JFTR, unser Server in Berlin hatte seinerzeit zu wenig lokale IPv4-Adressen und ich habe dann das Forum auf einer v6-only-VM aufgesetzt (faktisch eine public-v6 und NAT-v4-VM, denn mit v6-only scheitert schon ein apt-get update :frowning:) und den Zugriff aus der v4-Welt per Reverse-Proxy umgesetzt. Geht, aber u. a. war es dann immer wieder ein Aufwand, das Lets-Encrypt-Zertifikat zwischen den 2 Rechnern zu synchronisieren. Bei den Logs muß man mit X-Forwarded-For arbeiten. Und der Mailversand war noch eine andere Geschichte, bei v4 war die absendende IP ja die des Hosts, nicht der VM (=> SPF, DKIM). (Mittlerweile nutzen wir in Berlin dafür einfach ein /27 unseres v4-Spaces, das ist routingtechnisch ggf. suboptimal, aber operativ viel einfacher als die Reverse-Proxy-Lösung.)

Auch hier recht kurz gehalten.
@leah: Bist Du noch am Start? Unterstuetzt Du hinter den Kulissen die neuen Anwaerter oder nur hier per kurzem Kommentar (“Das ist einfach und hast du richtig erkannt…”)?

Was ist Dein Ziel? Bei Freifunk 2.0 dabei sein? Hier alles an die Wand fahren und auf Phoenix aus der Asche warten? Oder hoffen, dass der nicht aufersteht?
Mir ist das wirklich unklar, deshalb frage ich hier. Klare Worte halte ich fuer angebracht.

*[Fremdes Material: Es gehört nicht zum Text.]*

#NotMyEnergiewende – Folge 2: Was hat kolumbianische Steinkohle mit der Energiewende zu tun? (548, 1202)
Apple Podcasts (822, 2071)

Das troepfelt hier sehr spaerlich und ohne @wusel, der hier eigentlich ueberhaupt nicht am Start ist, unterstuetzen die alten Hasen hier kaum beim Neuanfang.

Öhm…wo am Start? Und ein hinter den Kulissen gibt es nicht.

Öhm…eigentlich keins, ich guck hier primär zu.

Da ich keinen Zugriff mehr auf irgendwelche Kisten habe und auch keinerlei Entscheidungsgewalt, kann ich nichts an die Wand fahren. Da braucht es aber auch keine Nachhilfe von mir, das passiert ganz von alleine.

Meine klaren Worte gab es glaub irgendwann im April, ich bin raus aus der Sache. Wer lieb und respektvoll fragt bekommt Antworten, ansonsten hab ich das Projekt inzwischen völlig abgeschrieben.

Naja… so wirklich ernsthaft gefragt hat nach Hilfe bisher niemand und ganz ehrlich, nach dem Stunk der hier abging ist die Motivation der alten Hasen halt leider auch nicht sonderlich groß da proaktiv irgendwie zu helfen. Erst alles kritisieren und die Schuld an allem Abladen, dann aber Hilfe wollen. Da muss von anderer Seite zuerst etwas kommen.